The following is a spring break story from one of the SLVC’s PR interns, Leah Coiro, about how she spent her spring break serving the community of Alamosa, Colorado with Habitat for Humanity.
For my last spring break, I really wanted to do something significant.
I’ve been involved with Campus Crusade for Christ since my first week on campus, and usually we go on some sort of service trip for spring break. This year, though, they decided to do a four-day girls’ hang out in Austin instead. Although this sounded like fun , the idea of doing something that would benefit others and society was still more appealing, although it seemed unlikely to happen.

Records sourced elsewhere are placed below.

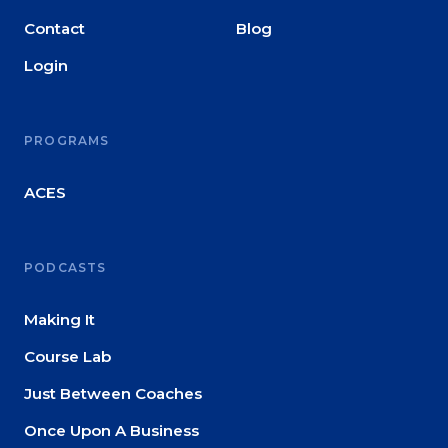
Contact
Blog
Login
PROGRAMS
ACES
PODCASTS
Making It
Course Lab
Just Between Coaches
Once Upon A Business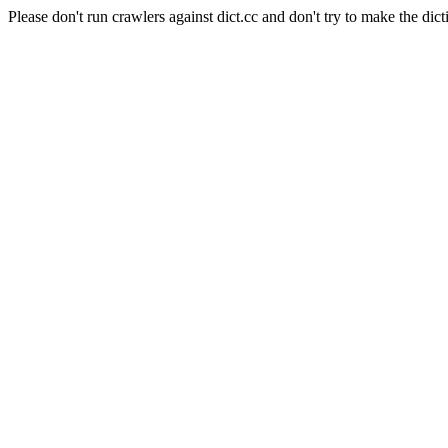
Please don't run crawlers against dict.cc and don't try to make the dict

Fortunately, my friend Tazia had a friend involved with Habitat for Humanity. It turns out that two people had paid their deposits and then were unable to go, so they needed to fill those spots. So four days before we were set to leave, I decided to go on an eight-day long trip with six people I did not know.
It was one of the best times of my life.
Saturday morning of spring break we loaded into two mini vans. At the house of the former adviser, we realize he’s lost the key to his van. We search for an hour and a half through his grass, bushes, house, etc. looking for the blasted key and wondering how it could have possibly fallen off of the key ring. At this point, I look at the fob (electronic door opener for the van) and realize the end comes to an odd shape. I decide to try it in the van, and it turns on. We’d had the key the whole time. Awesome.
We finally get to Alamosa, Colorado, spend some time acclimatizing to the high altitude, and start work on Monday on the house.
The house we worked on was already up, missing the wiring, insulation, etc. and with skeleton walls. We helped put concrete in the bathroom for them to tile over later, built framing for the next house to be built, insulated, painted a shed (LOTS of painting!), and built a gazebo outside a greenhouse down the street. The gazebo involved digging holes, mixing concrete, placing posts, using power drills to put wood together, etc.
This trip definitely helped me overcome my fear of power tools. I used approximately three different kinds of saws and countless power drills and climbed about four ladders.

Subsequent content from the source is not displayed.